### Assignment:
Exactly the lines from the start of the data below through the line that contains "bundesweiten Durchschnitt, wobei" are to be copied, with pictures left out.

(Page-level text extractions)
++++++++

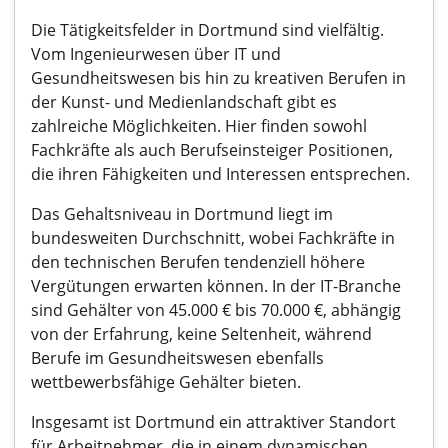
Die Tätigkeitsfelder in Dortmund sind vielfältig.
Vom Ingenieurwesen über IT und
Gesundheitswesen bis hin zu kreativen Berufen in
der Kunst- und Medienlandschaft gibt es
zahlreiche Möglichkeiten. Hier finden sowohl
Fachkräfte als auch Berufseinsteiger Positionen,
die ihren Fähigkeiten und Interessen entsprechen.
Das Gehaltsniveau in Dortmund liegt im
bundesweiten Durchschnitt, wobei Fachkräfte in
den technischen Berufen tendenziell höhere
Vergütungen erwarten können. In der IT-Branche
sind Gehälter von 45.000 € bis 70.000 €, abhängig
von der Erfahrung, keine Seltenheit, während
Berufe im Gesundheitswesen ebenfalls
wettbewerbsfähige Gehälter bieten.
Insgesamt ist Dortmund ein attraktiver Standort
für Arbeitnehmer, die in einem dynamischen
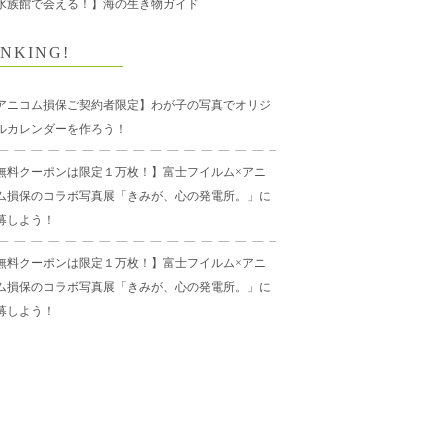
水族館で会える！】海の生き物ガイド
NKING!
アニコム損保ご契約者限定】わが子の写真でオリジ
ルカレンダーを作ろう！
無料クーポンは限定１万枚！】富士フイルム×アニ
ム損保のコラボ写真展「きみが、心の発電所。」に
募しよう！
無料クーポンは限定１万枚！】富士フイルム×アニ
ム損保のコラボ写真展「きみが、心の発電所。」に
募しよう！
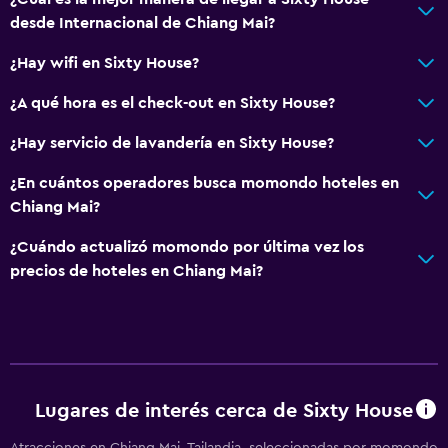
desde Internacional de Chiang Mai?
¿Hay wifi en Sixty House?
¿A qué hora es el check-out en Sixty House?
¿Hay servicio de lavandería en Sixty House?
¿En cuántos operadores busca momondo hoteles en
Chiang Mai?
¿Cuándo actualizó momondo por última vez los
precios de hoteles en Chiang Mai?
Lugares de interés cerca de Sixty House
Atracciones en Chiang Mai, Tailandia, seleccionadas por momondo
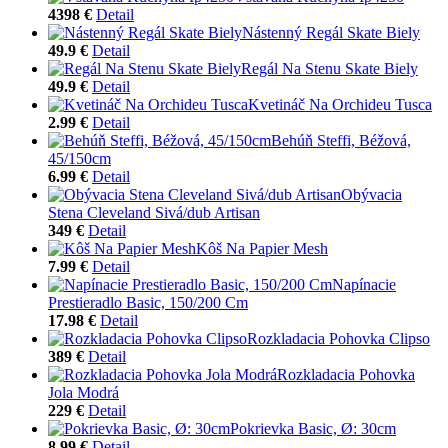
4398 €
Detail
Nástenný Regál Skate Biely
49.9 €
Detail
Regál Na Stenu Skate Biely
49.9 €
Detail
Kvetináč Na Orchideu Tusca
2.99 €
Detail
Behúň Steffi, Béžová,
45/150cm
6.99 €
Detail
Obývacia
Stena Cleveland Sivá/dub Artisan
349 €
Detail
Kôš Na Papier Mesh
7.99 €
Detail
Napínacie
Prestieradlo Basic, 150/200 Cm
17.98 €
Detail
Rozkladacia Pohovka Clipso
389 €
Detail
Rozkladacia Pohovka
Jola Modrá
229 €
Detail
Pokrievka Basic, Ø: 30cm
8.99 €
Detail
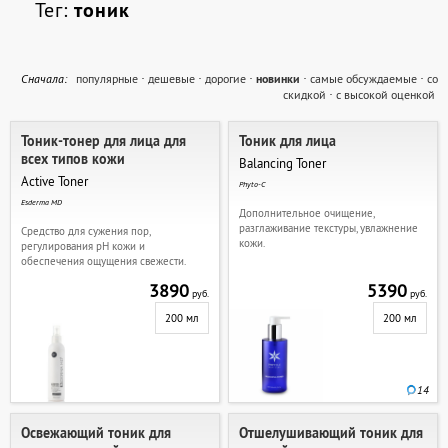
Тег:
тоник
Cначала:
популярные
·
дешевые
·
дорогие
·
новинки
·
самые обсуждаемые
·
со
скидкой
·
с высокой оценкой
Тоник-тонер для лица для
Тоник для лица
всех типов кожи
Balancing Toner
Active Toner
Phyto-C
Esderma MD
Дополнительное очищение,
разглаживание текстуры, увлажнение
Средство для сужения пор,
кожи.
регулирования pH кожи и
обеспечения ощущения свежести.
3890
5390
руб.
руб.
200 мл
200 мл
14
Освежающий тоник для
Отшелушивающий тоник для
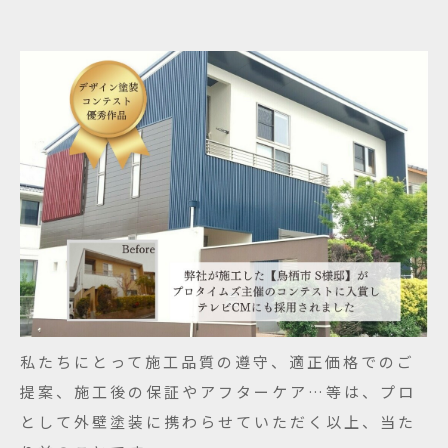
私たちにとって施工品質の遵守、適正価格でのご
提案、施工後の保証やアフターケア…等は、プロ
として外壁塗装に携わらせていただく以上、当た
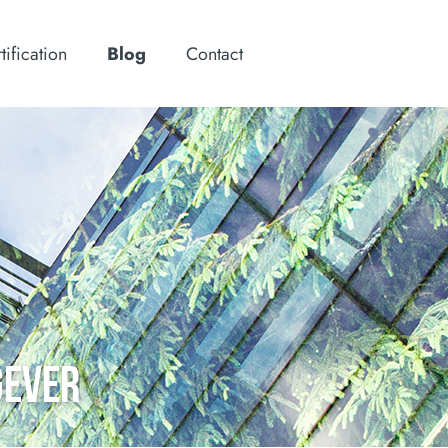
tification
Blog
Contact
GEVER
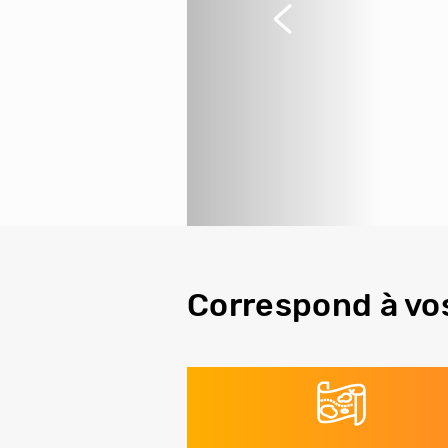
Précédent
Correspond à vo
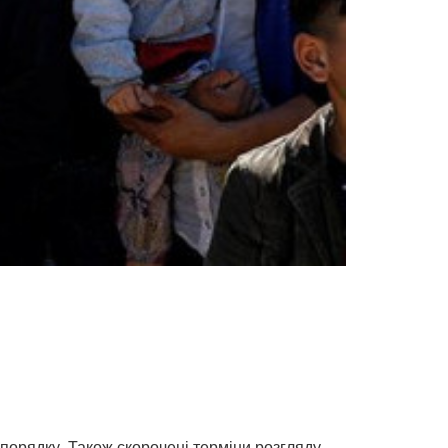
порядку. Також скорочені терміни розгляду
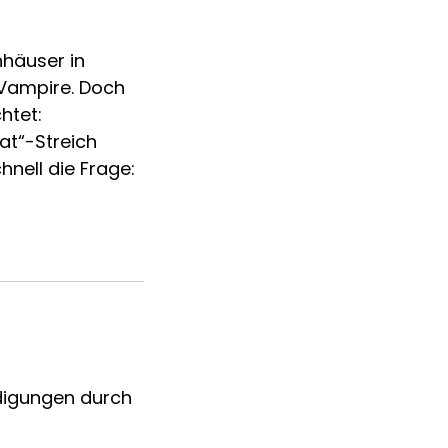
nhäuser in
 Vampire. Doch
htet:
at“-Streich
hnell die Frage:
igungen durch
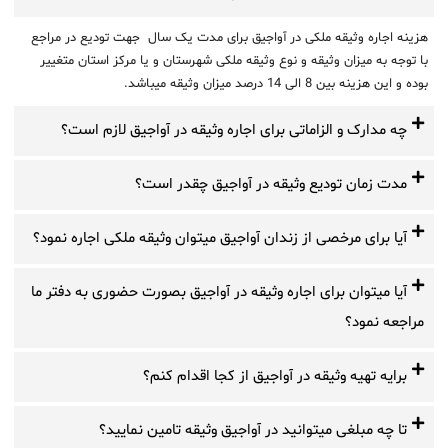
هزینه اجاره وثیقه ملکی در آواجیق برای مدت یک سال جهت تودیع در مراجع
با توجه به میزان وثیقه و نوع وثیقه ملکی شهرستان و یا مرکز استان متغییر
بوده و این هزینه بین 8 الی 14 درصد میزان وثیقه میباشد.
چه مدارک و الزاماتی برای اجاره وثیقه در آواجیق لازم است؟
مدت زمان تودیع وثیقه در آواجیق چقدر است؟
آیا برای مرخصی از زندان آواجیق میتوان وثیقه ملکی اجاره نمود؟
آیا میتوان برای اجاره وثیقه در آواجیق بصورت حضوری به دفتر ما
مراجعه نمود؟
برایه تهیه وثیقه در آواجیق از کجا اقدام کنم؟
تا چه مبلغی میتوانید در آواجیق وثیقه تامین نمایید؟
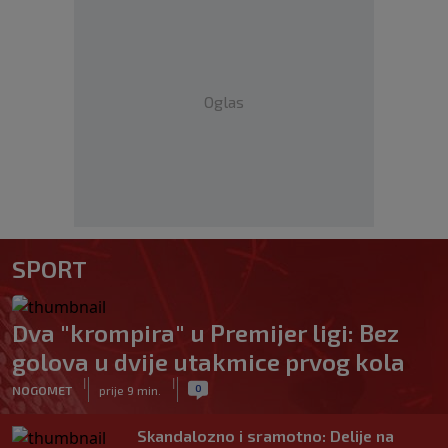
Oglas
SPORT
Dva "krompira" u Premijer ligi: Bez
golova u dvije utakmice prvog kola
|
|
0
NOGOMET
prije 9 min.
Skandalozno i sramotno: Delije na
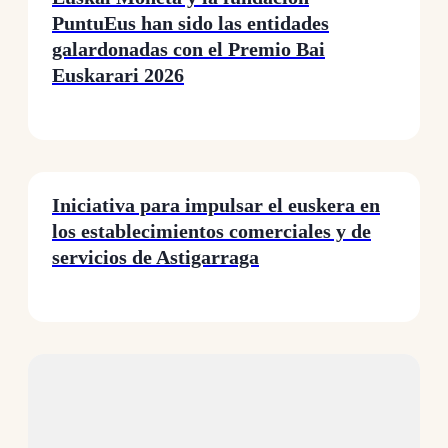
PuntuEus han sido las entidades
galardonadas con el Premio Bai
Euskarari 2026
Iniciativa para impulsar el euskera en
los establecimientos comerciales y de
servicios de Astigarraga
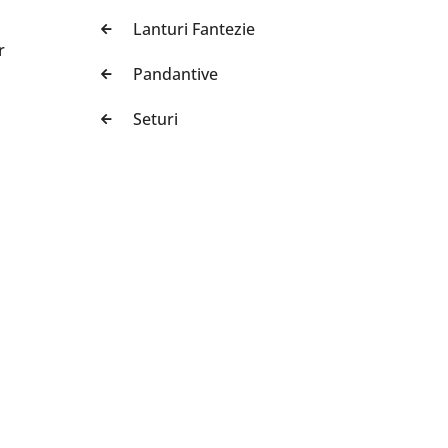
Lanturi Fantezie
r
Pandantive
Seturi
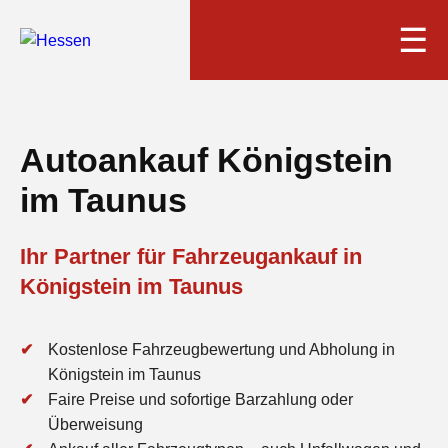
☰
Autoankauf Königstein
im Taunus
Ihr Partner für Fahrzeugankauf in
Königstein im Taunus
Kostenlose Fahrzeugbewertung und Abholung in
Königstein im Taunus
Faire Preise und sofortige Barzahlung oder
Überweisung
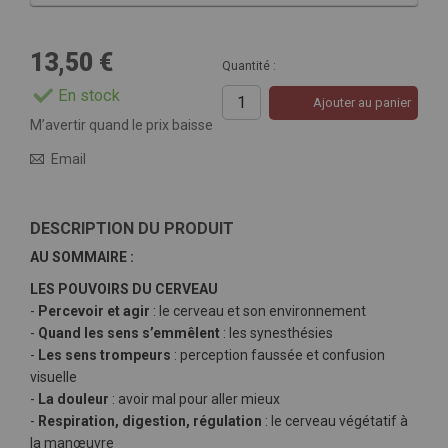
13,50 €
Quantité :
En stock
Ajouter au panier
M’avertir quand le prix baisse
Email
DESCRIPTION DU PRODUIT
AU SOMMAIRE :
LES POUVOIRS DU CERVEAU
-
Percevoir et agir
: le cerveau et son environnement
-
Quand les sens s’emmêlent
: les synesthésies
-
Les sens trompeurs
: perception faussée et confusion
visuelle
-
La douleur
: avoir mal pour aller mieux
-
Respiration, digestion, régulation
: le cerveau végétatif à
la manœuvre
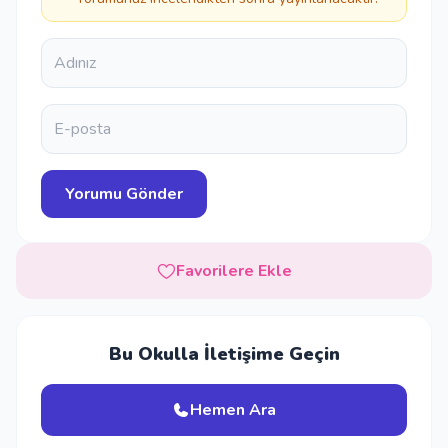
Favorilere Ekle
Bu Okulla İletişime Geçin
Hemen Ara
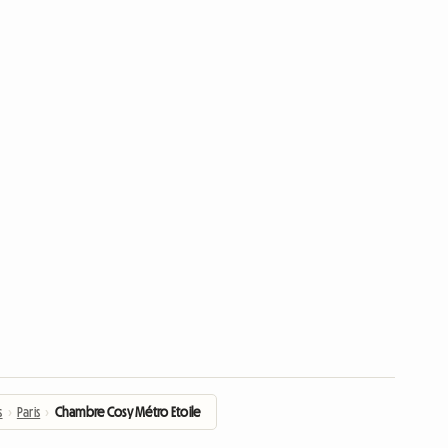
s
›
Paris
›
Chambre Cosy Métro Etoile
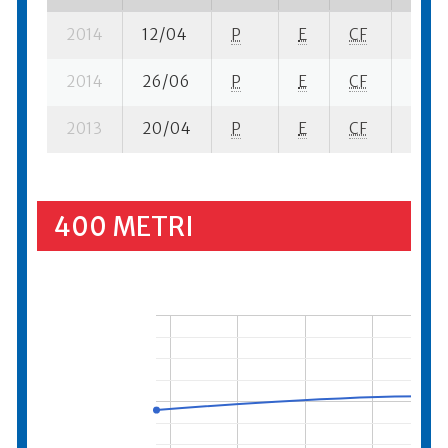
2014
12/04
P
E
CF
1 se- 
2014
26/06
P
E
CF
3 se-
2013
20/04
P
E
CF
2 se-
400 METRI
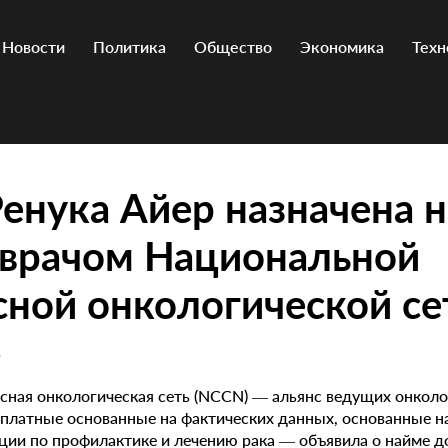
Новости
Политика
Общество
Экономика
Техн
енука Айер назначена 
 врачом Национальной
ной онкологической се
5
ная онкологическая сеть (NCCN) — альянс ведущих онколо
платные основанные на фактических данных, основанные н
ии по профилактике и лечению рака — объявила о найме д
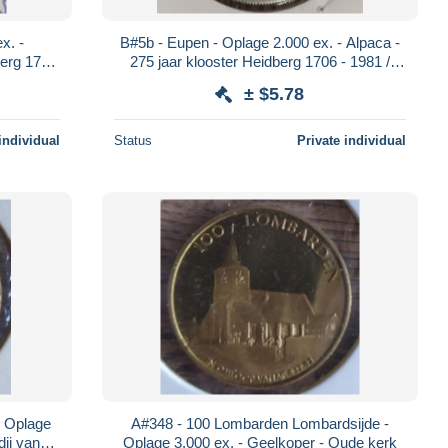
x. -
B#5b - Eupen - Oplage 2.000 ex. - Alpaca -
berg 1706
275 jaar klooster Heidberg 1706 - 1981 /
moneta nova
± $5.78
individual
Status
Private individual
- Oplage
A#348 - 100 Lombarden Lombardsijde -
Oplage 3.000 ex. - Geelkoper - Oude kerk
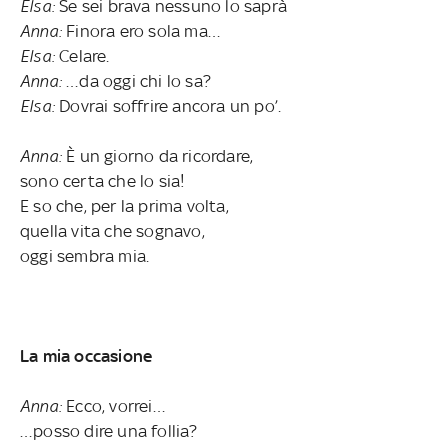
Elsa:
Se sei brava nessuno lo saprà
Anna:
Finora ero sola ma…
Elsa:
Celare.
Anna:
…da oggi chi lo sa?
Elsa:
Dovrai soffrire ancora un po’.
Anna:
È un giorno da ricordare,
sono certa che lo sia!
E so che, per la prima volta,
quella vita che sognavo,
oggi sembra mia.
La mia occasione
Anna:
Ecco, vorrei…
…posso dire una follia?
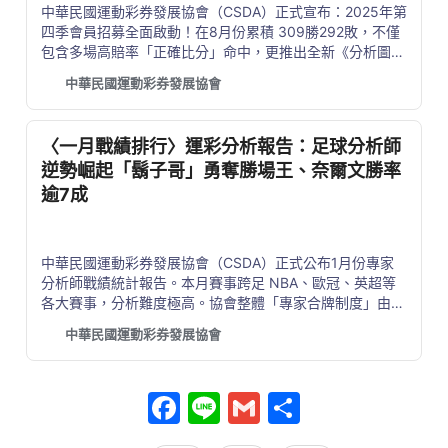
中華民國運動彩券發展協會（CSDA）正式宣布：2025年第
四季會員招募全面啟動！在8月份累積 309勝292敗，不僅
包含多場高賠率「正確比分」命中，更推出全新《分析圖
片》模組，讓店家能即時於電視螢幕播放分析數據，帶來專
中華民國運動彩券發展協會
業感與吸睛力。
〈一月戰績排行〉運彩分析報告：足球分析師
逆勢崛起「鬍子哥」勇奪勝場王、奈爾文勝率
逾7成
中華民國運動彩券發展協會（CSDA）正式公布1月份專家
分析師戰績統計報告。本月賽事跨足 NBA、歐冠、英超等
各大賽事，分析難度極高。協會整體「專家合牌制度」由團
隊合議的「名家合牌」陷入小低潮，以 47% 勝率作收，是
中華民國運動彩券發展協會
9個月以來勝率首度低於五成，不過分析師仍會持續精進，
盼能為彩迷在新的一年奠定了穩健的獲利基礎。
Facebook
Line
Gmail
分
享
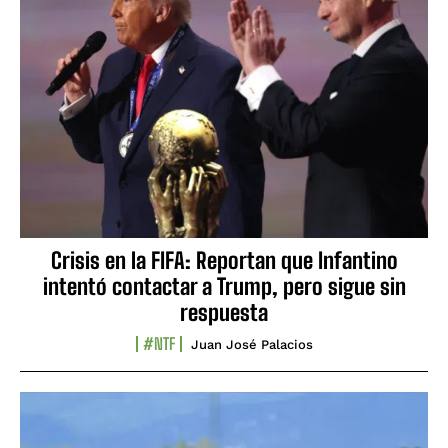
Crisis en la FIFA: Reportan que Infantino
intentó contactar a Trump, pero sigue sin
respuesta
#NTF
Juan José Palacios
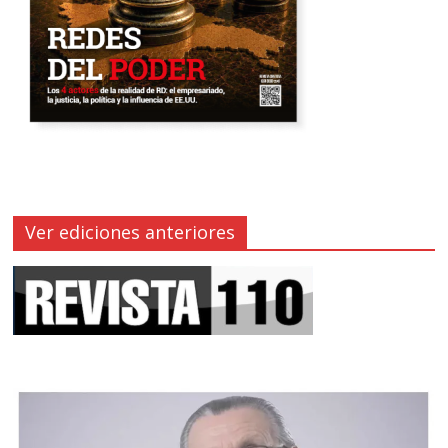
Ver ediciones anteriores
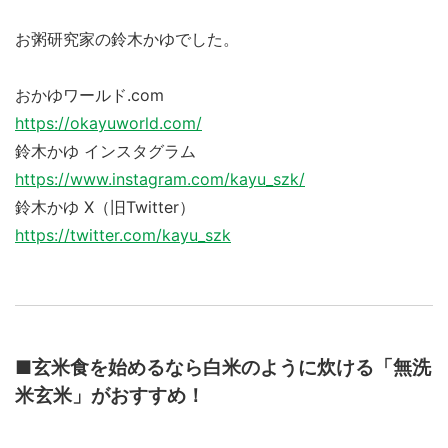
お粥研究家の鈴木かゆでした。
おかゆワールド.com
https://okayuworld.com/
鈴木かゆ インスタグラム
https://www.instagram.com/kayu_szk/
鈴木かゆ X（旧Twitter）
https://twitter.com/kayu_szk
■玄米食を始めるなら白米のように炊ける「無洗
米玄米」がおすすめ！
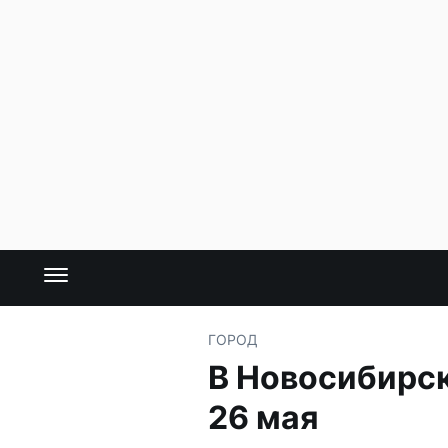
ГОРОД
В Новосибирск
26 мая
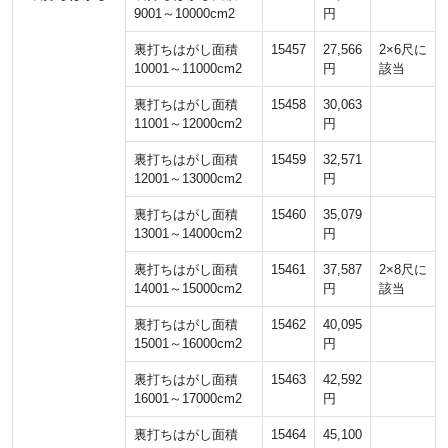
9001～10000cm2
円
裏打ちはがし面積
15457
27,566
2×6尺に
10001～11000cm2
円
該当
裏打ちはがし面積
15458
30,063
11001～12000cm2
円
裏打ちはがし面積
15459
32,571
12001～13000cm2
円
裏打ちはがし面積
15460
35,079
13001～14000cm2
円
裏打ちはがし面積
15461
37,587
2×8尺に
14001～15000cm2
円
該当
裏打ちはがし面積
15462
40,095
15001～16000cm2
円
裏打ちはがし面積
15463
42,592
16001～17000cm2
円
裏打ちはがし面積
15464
45,100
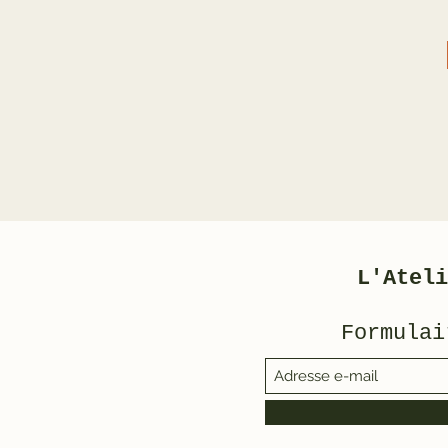
L'Ateli
Formulai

++++++++

### Solution to this problem:
Die Tätigkeitsfelder in Dortmund sind vielfältig.
Vom Ingenieurwesen über IT und
Gesundheitswesen bis hin zu kreativen Berufen in
der Kunst- und Medienlandschaft gibt es
zahlreiche Möglichkeiten. Hier finden sowohl
Fachkräfte als auch Berufseinsteiger Positionen,
die ihren Fähigkeiten und Interessen entsprechen.
Das Gehaltsniveau in Dortmund liegt im
bundesweiten Durchschnitt, wobei Fachkräfte in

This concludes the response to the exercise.